WORK TASK: Repeat each entry below exactly, omitting any picture it holds.

(Stored records)
----------

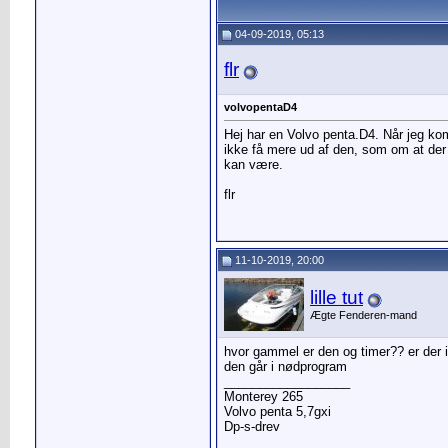
04-09-2019, 05:13
flr
volvopentaD4
Hej har en Volvo penta.D4. Når jeg k
ikke få mere ud af den, som om at der
kan være.
flr
11-10-2019, 20:00
lille tut
Ægte Fenderen-mand
hvor gammel er den og timer?? er der ik
den går i nødprogram
__________________
Monterey 265
Volvo penta 5,7gxi
Dp-s-drev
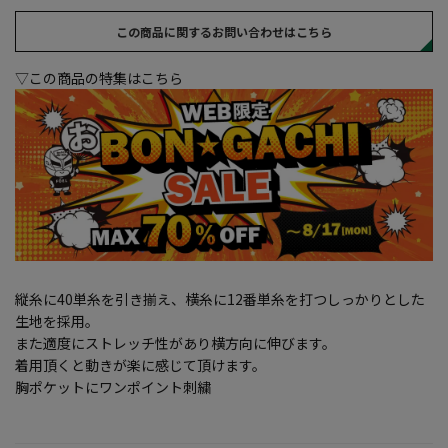
この商品に関するお問い合わせはこちら
▽この商品の特集はこちら
縦糸に40単糸を引き揃え、横糸に12番単糸を打つしっかりとした
生地を採用。
また適度にストレッチ性があり横方向に伸びます。
着用頂くと動きが楽に感じて頂けます。
胸ポケットにワンポイント刺繍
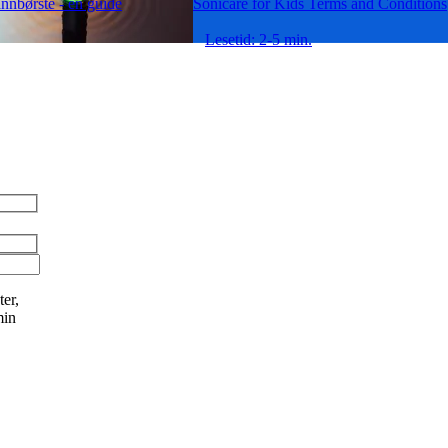
annbørste - en guide
Sonicare for Kids Terms and Conditions
Lesetid: 2-5 min.
er,
min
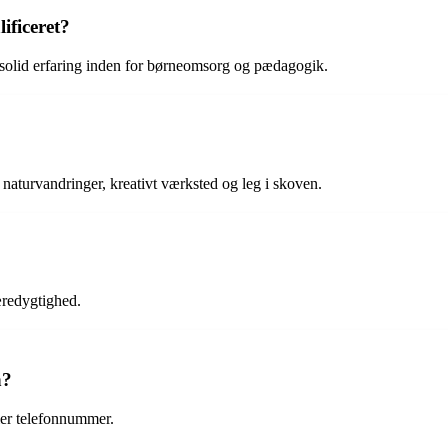
ificeret?
olid erfaring inden for børneomsorg og pædagogik.
 naturvandringer, kreativt værksted og leg i skoven.
æredygtighed.
n?
er telefonnummer.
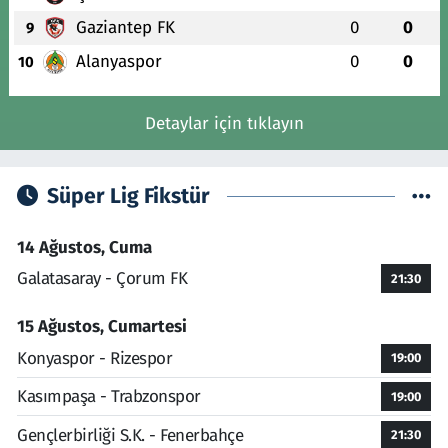
Gaziantep FK
0
0
9
Alanyaspor
0
0
10
Detaylar için tıklayın
Süper Lig Fikstür
14 Ağustos, Cuma
Galatasaray - Çorum FK
21:30
15 Ağustos, Cumartesi
Konyaspor - Rizespor
19:00
Kasımpaşa - Trabzonspor
19:00
Gençlerbirliği S.K. - Fenerbahçe
21:30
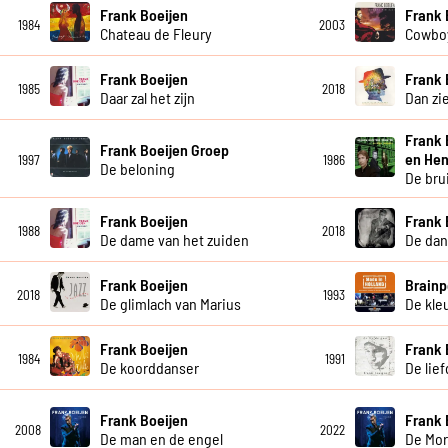
Frank Boeijen
Frank 
1984
2003
Chateau de Fleury
Cowboy
Frank Boeijen
Frank 
1985
2018
Daar zal het zijn
Dan zie
Frank 
Frank Boeijen Groep
en Hen
1997
1986
De beloning
De bru
Frank Boeijen
Frank 
1988
2018
De dame van het zuiden
De dan
Frank Boeijen
Brainp
2018
1993
De glimlach van Marius
De kleu
Frank Boeijen
Frank 
1984
1991
De koorddanser
De lie
Frank Boeijen
Frank 
2008
2022
De man en de engel
De Mor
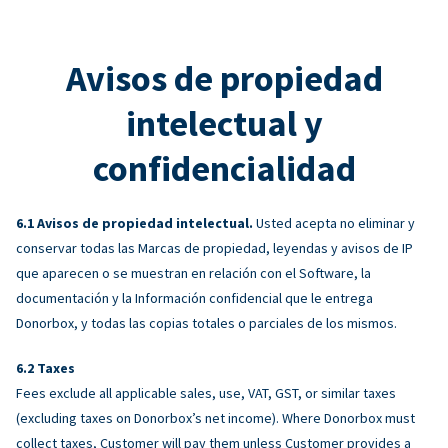
Avisos de propiedad
intelectual y
confidencialidad
Avisos de propiedad intelectual.
Usted acepta no eliminar y
conservar todas las Marcas de propiedad, leyendas y avisos de IP
que aparecen o se muestran en relación con el Software, la
documentación y la Información confidencial que le entrega
Donorbox, y todas las copias totales o parciales de los mismos.
Taxes
Fees exclude all applicable sales, use, VAT, GST, or similar taxes
(excluding taxes on Donorbox’s net income). Where Donorbox must
collect taxes, Customer will pay them unless Customer provides a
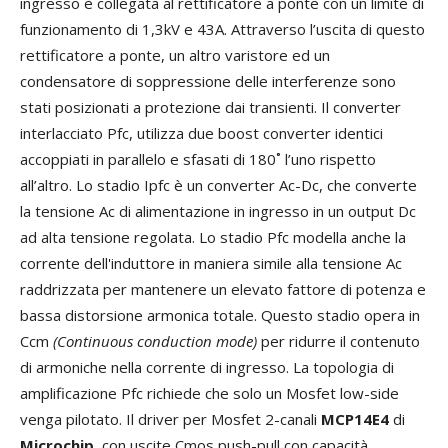
ingresso è collegata al rettificatore a ponte con un limite di
funzionamento di 1,3kV e 43A. Attraverso l’uscita di questo
rettificatore a ponte, un altro varistore ed un
condensatore di soppressione delle interferenze sono
stati posizionati a protezione dai transienti. Il converter
interlacciato Pfc, utilizza due boost converter identici
accoppiati in parallelo e sfasati di 180˚ l’uno rispetto
all’altro. Lo stadio Ipfc è un converter Ac-Dc, che converte
la tensione Ac di alimentazione in ingresso in un output Dc
ad alta tensione regolata. Lo stadio Pfc modella anche la
corrente dell'induttore in maniera simile alla tensione Ac
raddrizzata per mantenere un elevato fattore di potenza e
bassa distorsione armonica totale. Questo stadio opera in
Ccm
(Continuous conduction mode)
per ridurre il contenuto
di armoniche nella corrente di ingresso. La topologia di
amplificazione Pfc richiede che solo un Mosfet low-side
venga pilotato. Il driver per Mosfet 2-canali
MCP14E4
di
Microchip
, con uscite Cmos push-pull con capacità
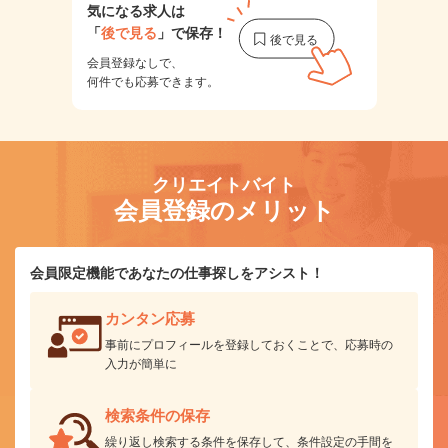
気になる求人は
「
後で見る
」で保存！
会員登録なしで、
何件でも応募できます。
クリエイトバイト
会員登録のメリット
会員限定機能であなたの仕事探しをアシスト！
カンタン応募
事前にプロフィールを登録しておくことで、応募時の
入力が簡単に
検索条件の保存
繰り返し検索する条件を保存して、条件設定の手間を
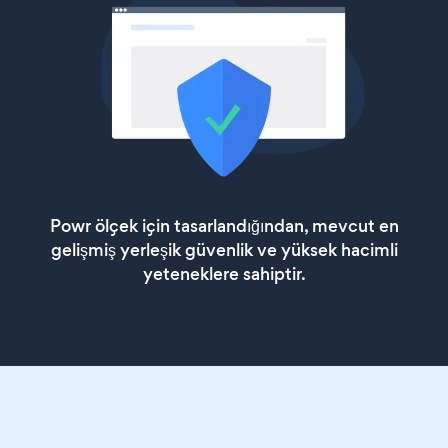
Powr ölçek için tasarlandığından, mevcut en
gelişmiş yerleşik güvenlik ve yüksek hacimli
yeteneklere sahiptir.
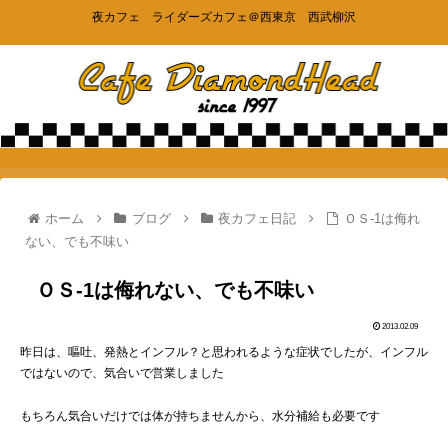
夜カフェ ライダーズカフェ＠西東京 西武柳沢
ホーム
ブログ
夜カフェ日記
ＯＳ-1は侮れ
ない、でも不味い
ＯＳ-1は侮れない、でも不味い
2013.02.09
昨日は、嘔吐、発熱とインフル？と思われるような症状でしたが、インフル
ではないので、気合いで営業しました
もちろん気合いだけでは体が持ちませんから、水分補給も必要です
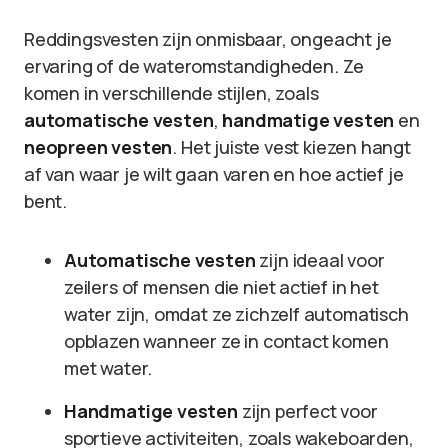
Reddingsvesten zijn onmisbaar, ongeacht je
ervaring of de wateromstandigheden. Ze
komen in verschillende stijlen, zoals
automatische vesten
,
handmatige vesten
en
neopreen vesten
. Het juiste vest kiezen hangt
af van waar je wilt gaan varen en hoe actief je
bent.
Automatische vesten
zijn ideaal voor
zeilers of mensen die niet actief in het
water zijn, omdat ze zichzelf automatisch
opblazen wanneer ze in contact komen
met water.
Handmatige vesten
zijn perfect voor
sportieve activiteiten, zoals wakeboarden,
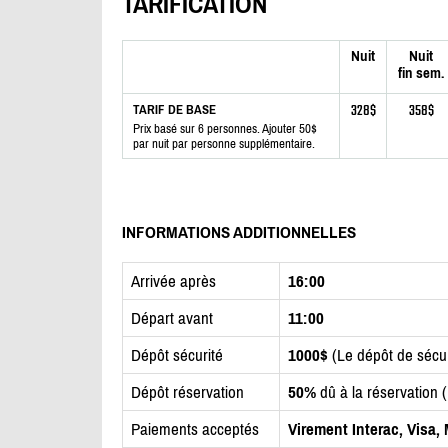
TARIFICATION
Nuit
Nuit
fin sem.
328$
358$
TARIF DE BASE
Prix basé sur 6 personnes. Ajouter 50$
par nuit par personne supplémentaire.
INFORMATIONS ADDITIONNELLES
Arrivée après
16:00
Départ avant
11:00
Dépôt sécurité
1000$
(Le dépôt de sécu
Dépôt réservation
50%
dû à la réservation 
Paiements acceptés
Virement Interac, Visa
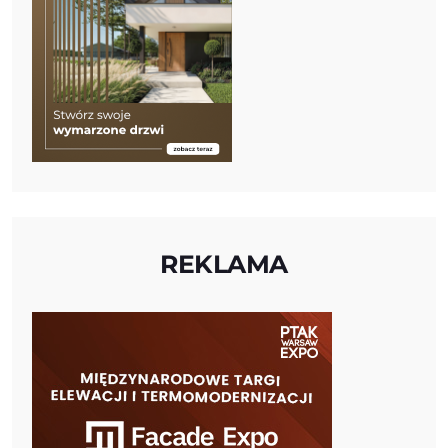
REKLAMA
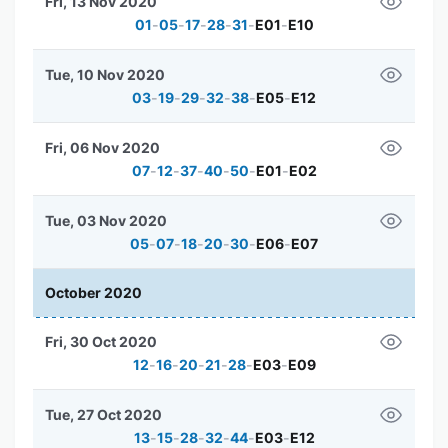
Fri, 13 Nov 2020
01
-
05
-
17
-
28
-
31
-
E01
-
E10
Tue, 10 Nov 2020
03
-
19
-
29
-
32
-
38
-
E05
-
E12
Fri, 06 Nov 2020
07
-
12
-
37
-
40
-
50
-
E01
-
E02
Tue, 03 Nov 2020
05
-
07
-
18
-
20
-
30
-
E06
-
E07
October 2020
Fri, 30 Oct 2020
12
-
16
-
20
-
21
-
28
-
E03
-
E09
Tue, 27 Oct 2020
13
-
15
-
28
-
32
-
44
-
E03
-
E12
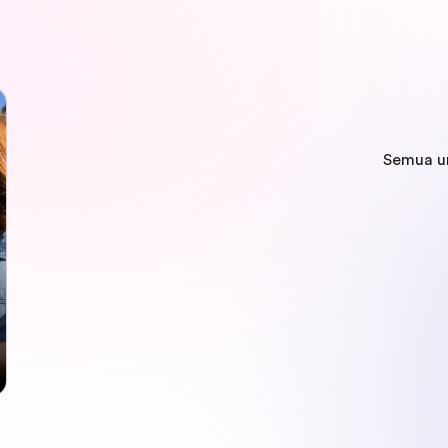
Semua u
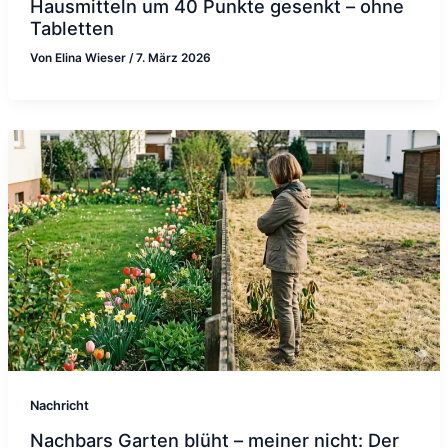
Hausmitteln um 40 Punkte gesenkt – ohne
Tabletten
Von
Elina Wieser
/
7. März 2026
Nachricht
Nachbars Garten blüht – meiner nicht: Der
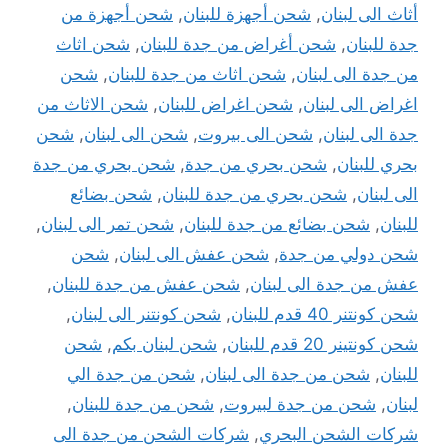
أثاث الى لبنان
,
شحن أجهزة للبنان
,
شحن أجهزة من
جدة للبنان
,
شحن أغراض من جدة للبنان
,
شحن اثاث
من جدة الى لبنان
,
شحن اثاث من جدة للبنان
,
شحن
اغراض الى لبنان
,
شحن اغراض للبنان
,
شحن الاثاث من
جدة الى لبنان
,
شحن الى بيروت
,
شحن الى لبنان
,
شحن
بحري للبنان
,
شحن بحري من جدة
,
شحن بحري من جدة
الى لبنان
,
شحن بحري من جدة للبنان
,
شحن بضائع
للبنان
,
شحن بضائع من جدة للبنان
,
شحن تمر الى لبنان
,
شحن دولي من جدة
,
شحن عفش الى لبنان
,
شحن
عفش من جدة الى لبنان
,
شحن عفش من جدة للبنان
,
شحن كونتنر 40 قدم للبنان
,
شحن كونتنر الى لبنان
,
شحن كونتينر 20 قدم للبنان
,
شحن لبنان بكم
,
شحن
للبنان
,
شحن من جدة الى لبنان
,
شحن من جدة الي
لبنان
,
شحن من جدة لبيروت
,
شحن من جدة للبنان
,
شركات الشحن البحري
,
شركات الشحن من جدة الى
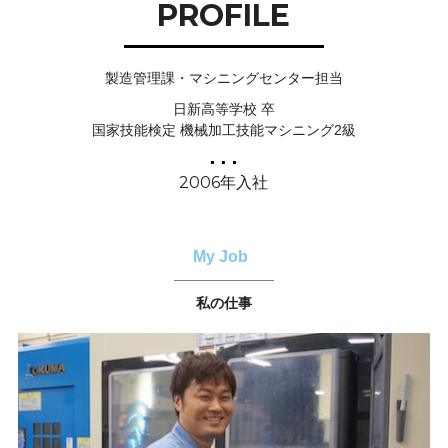
PROFILE
製造管理課・マシニングセンター担当
日新高等学校 卒
国家技能検定 機械加工技能マシニング2級
2006年入社
My Job
私の仕事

----------

REPLY:
04-09-2019, 05:13
flr
volvopentaD4
Hej har en Volvo penta.D4. Når jeg k
ikke få mere ud af den, som om at der
kan være.
flr
11-10-2019, 20:00
lille tut
Ægte Fenderen-mand
hvor gammel er den og timer?? er der ik
den går i nødprogram
__________________
Monterey 265
Volvo penta 5,7gxi
Dp-s-drev
この商品に関するお問い合わせはこちら
▽この商品の特集はこちら
縦糸に40単糸を引き揃え、横糸に12番単糸を打つしっかりとした
生地を採用。
また適度にストレッチ性があり横方向に伸びます。
着用頂くと動きが楽に感じて頂けます。
胸ポケットにワンポイント刺繍
annbørste - en guide
Sonicare for Kids Terms and Conditions
Lesetid: 2-5 min.
er,
min
ificeret?
olid erfaring inden for børneomsorg og pædagogik.
 naturvandringer, kreativt værksted og leg i skoven.
æredygtighed.
n?
er telefonnummer.
Gaziantep FK
0
0
9
Alanyaspor
0
0
10
Detaylar için tıklayın
Süper Lig Fikstür
14 Ağustos, Cuma
Galatasaray - Çorum FK
21:30
15 Ağustos, Cumartesi
Konyaspor - Rizespor
19:00
Kasımpaşa - Trabzonspor
19:00
Gençlerbirliği S.K. - Fenerbahçe
21:30
Frank Boeijen
Frank 
1984
2003
Chateau de Fleury
Cowboy
Frank Boeijen
Frank 
1985
2018
Daar zal het zijn
Dan zie
Frank 
Frank Boeijen Groep
en Hen
1997
1986
De beloning
De bru
Frank Boeijen
Frank 
1988
2018
De dame van het zuiden
De dan
Frank Boeijen
Brainp
2018
1993
De glimlach van Marius
De kleu
Frank Boeijen
Frank 
1984
1991
De koorddanser
De lie
Frank Boeijen
Frank 
2008
2022
De man en de engel
De Mor
Avisos de propiedad
intelectual y
confidencialidad
Avisos de propiedad intelectual.
Usted acepta no eliminar y
conservar todas las Marcas de propiedad, leyendas y avisos de IP
que aparecen o se muestran en relación con el Software, la
documentación y la Información confidencial que le entrega
Donorbox, y todas las copias totales o parciales de los mismos.
Taxes
Fees exclude all applicable sales, use, VAT, GST, or similar taxes
(excluding taxes on Donorbox’s net income). Where Donorbox must
collect taxes, Customer will pay them unless Customer provides a
ingresso è collegata al rettificatore a ponte con un limite di
funzionamento di 1,3kV e 43A. Attraverso l’uscita di questo
rettificatore a ponte, un altro varistore ed un
condensatore di soppressione delle interferenze sono
stati posizionati a protezione dai transienti. Il converter
interlacciato Pfc, utilizza due boost converter identici
accoppiati in parallelo e sfasati di 180˚ l’uno rispetto
all’altro. Lo stadio Ipfc è un converter Ac-Dc, che converte
la tensione Ac di alimentazione in ingresso in un output Dc
ad alta tensione regolata. Lo stadio Pfc modella anche la
corrente dell'induttore in maniera simile alla tensione Ac
raddrizzata per mantenere un elevato fattore di potenza e
bassa distorsione armonica totale. Questo stadio opera in
Ccm
(Continuous conduction mode)
per ridurre il contenuto
di armoniche nella corrente di ingresso. La topologia di
amplificazione Pfc richiede che solo un Mosfet low-side
venga pilotato. Il driver per Mosfet 2-canali
MCP14E4
di
Microchip
, con uscite Cmos push-pull con capacità
気になる求人は
「
後で見る
」で保存！
会員登録なしで、
何件でも応募できます。
クリエイトバイト
会員登録のメリット
会員限定機能であなたの仕事探しをアシスト！
カンタン応募
事前にプロフィールを登録しておくことで、応募時の
入力が簡単に
検索条件の保存
繰り返し検索する条件を保存して、条件設定の手間を
Powr ölçek için tasarlandığından, mevcut en
gelişmiş yerleşik güvenlik ve yüksek hacimli
yeteneklere sahiptir.
夜カフェ ライダーズカフェ＠西東京 西武柳沢
ホーム
ブログ
夜カフェ日記
ＯＳ-1は侮れ
ない、でも不味い
ＯＳ-1は侮れない、でも不味い
2013.02.09
昨日は、嘔吐、発熱とインフル？と思われるような症状でしたが、インフル
ではないので、気合いで営業しました
もちろん気合いだけでは体が持ちませんから、水分補給も必要です
Reddingsvesten zijn onmisbaar, ongeacht je
ervaring of de wateromstandigheden. Ze
komen in verschillende stijlen, zoals
automatische vesten
,
handmatige vesten
en
neopreen vesten
. Het juiste vest kiezen hangt
af van waar je wilt gaan varen en hoe actief je
bent.
Automatische vesten
zijn ideaal voor
zeilers of mensen die niet actief in het
water zijn, omdat ze zichzelf automatisch
opblazen wanneer ze in contact komen
met water.
Handmatige vesten
zijn perfect voor
sportieve activiteiten, zoals wakeboarden,
TARIFICATION
Nuit
Nuit
fin sem.
328$
358$
TARIF DE BASE
Prix basé sur 6 personnes. Ajouter 50$
par nuit par personne supplémentaire.
INFORMATIONS ADDITIONNELLES
Arrivée après
16:00
Départ avant
11:00
Dépôt sécurité
1000$
(Le dépôt de sécu
Dépôt réservation
50%
dû à la réservation 
Paiements acceptés
Virement Interac, Visa
REKLAMA
Fri, 13 Nov 2020
01
-
05
-
17
-
28
-
31
-
E01
-
E10
Tue, 10 Nov 2020
03
-
19
-
29
-
32
-
38
-
E05
-
E12
Fri, 06 Nov 2020
07
-
12
-
37
-
40
-
50
-
E01
-
E02
Tue, 03 Nov 2020
05
-
07
-
18
-
20
-
30
-
E06
-
E07
October 2020
Fri, 30 Oct 2020
12
-
16
-
20
-
21
-
28
-
E03
-
E09
Tue, 27 Oct 2020
13
-
15
-
28
-
32
-
44
-
E03
-
E12
Semua u
Hausmitteln um 40 Punkte gesenkt – ohne
Tabletten
Von
Elina Wieser
/
7. März 2026
Nachricht
Nachbars Garten blüht – meiner nicht: Der
أثاث الى لبنان
,
شحن أجهزة للبنان
,
شحن أجهزة من
جدة للبنان
,
شحن أغراض من جدة للبنان
,
شحن اثاث
من جدة الى لبنان
,
شحن اثاث من جدة للبنان
,
شحن
اغراض الى لبنان
,
شحن اغراض للبنان
,
شحن الاثاث من
جدة الى لبنان
,
شحن الى بيروت
,
شحن الى لبنان
,
شحن
بحري للبنان
,
شحن بحري من جدة
,
شحن بحري من جدة
الى لبنان
,
شحن بحري من جدة للبنان
,
شحن بضائع
للبنان
,
شحن بضائع من جدة للبنان
,
شحن تمر الى لبنان
,
شحن دولي من جدة
,
شحن عفش الى لبنان
,
شحن
عفش من جدة الى لبنان
,
شحن عفش من جدة للبنان
,
شحن كونتنر 40 قدم للبنان
,
شحن كونتنر الى لبنان
,
شحن كونتينر 20 قدم للبنان
,
شحن لبنان بكم
,
شحن
للبنان
,
شحن من جدة الى لبنان
,
شحن من جدة الي
لبنان
,
شحن من جدة لبيروت
,
شحن من جدة للبنان
,
شركات الشحن البحري
,
شركات الشحن من جدة الى
PROFILE
製造管理課・マシニングセンター担当
日新高等学校 卒
国家技能検定 機械加工技能マシニング2級
2006年入社
My Job
私の仕事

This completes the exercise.